When there is a third involved it is usually seen as the cause of the break up or crisis when it is actually a symptom of a crumbling relationship. It is way easier to point the finger at the third one instead of looking at the two people in the relationship. 

I find it curious that when a man cheats on his wife, the other one is the maneater and family ruiner. When a woman cheats on his husband then it is more common that the woman is the slut. When a woman forgives an infedelity she is seen as weak and with low self esteem. But when a man forgives a woman for cheating he is more likely to be seen as a good and loyal man who really loves his woman. 

I think the partner who has been cheated on chooses to be angry at either the third one, his or her partner or both because it hurts less than seeing his or her own fault. When the blame is entirely put on the third one in question it generally means the person cheated on still has feelings for her/his partner.
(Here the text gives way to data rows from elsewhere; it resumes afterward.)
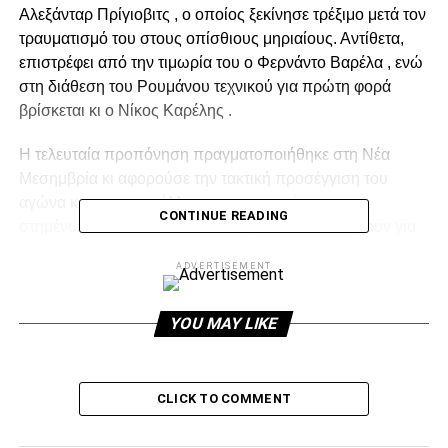
Αλεξάνταρ Πρίγιοβιτς , ο οποίος ξεκίνησε τρέξιμο μετά τον
τραυματισμό του στους οπίσθιους μηριαίους. Αντίθετα,
επιστρέφει από την τιμωρία του ο Φερνάντο Βαρέλα , ενώ
στη διάθεση του Ρουμάνου τεχνικού για πρώτη φορά
βρίσκεται κι ο Νίκος Καρέλης .
Η τελευταία προπόνηση πραγματοποιήθηκε στη Νέα
Μεσημβρία κι αφορούσε την τακτική προσέγγιση του
αγώνα και την εκμετάλλευση κι αντιμετώπιση των
CONTINUE READING
στημένων φάσεων. Οι 18 παίκτες που θα ταξιδέψουν για
το Ηράκλειο είναι οι:
ADVERTISEMENT
ADVERTISEMENT
YOU MAY LIKE
CLICK TO COMMENT
Ρέι , Πασχαλάκης , Τόσκα , Μάτος , Βιεϊρίνια , Βαρέλα ,
Κρέσπο , Σάκχοφ , Βέρνμπλουμ , Μαουρίσιο , Κάνιας ,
They just want to justify getting back together and not look bad. 

Paula ( http://www.paulspublicityblog.com )

AnnQuirk 5 pts

I completely agree with you...I've NEVER understood how women can be so quick to villify "the other women", although they'll forgive their cheating boyfriends and husbands if they come back with their tails (so to speak) between their legs.
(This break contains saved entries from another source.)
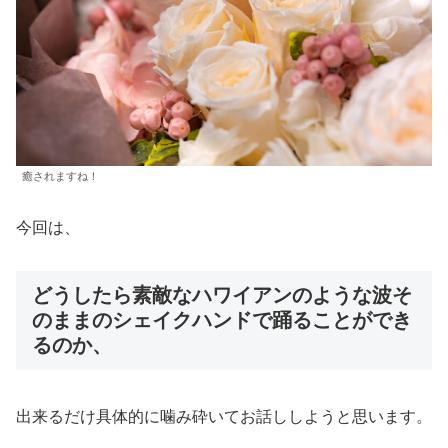
癒されますね！
今回は、
どうしたら素敵なハワイアンのような波そ
のままのシェイクハンドで踊ることができ
るのか、
出来るだけ具体的に噛み砕いてお話ししようと思います。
I think it's just easier...it allows women to avoid hating their significant other, who they still love.  I think it's also fueled by the strange Competition between women.  I've also never understood how women can tear each other down when we should be building each other up.

But back to the topic -- I agree it's beyond ridiculous to excuse behavior by calling on Biology.  As if men are hapless victims to their Testosterone and caveman desire to spread their seed.  As if they have no choice in the matter.

Bill Cammack 5 pts

For some reason, people fail to focus on the person they had the deal with.  If two people call themselves "together", anyone outside that "relationship" can't be blamed for anything.  Nothing at all.  That person doesn't have any deals with either party.  There's no obligation for them NOT to do whatever they want to do with either person.

The only person you can get mad with when your SO steps out on you... is your SO.  Nobody has to play by the rules that YOU made up with YOUR bf/gf/whatever.

As we know, it rarely works like that, and the outside party is often blamed for "corrupting" someone that was in the relationship.  "Men are dogs" is no more of an explanation than "Women are fools for love".

The fact is that someone promised something to someone else... most likely, sexual exclusivity.  Sometimes, emotional exclusivity.  The only one that can break the promise they made is the person that made it.  Nobody else can be held accountable at all.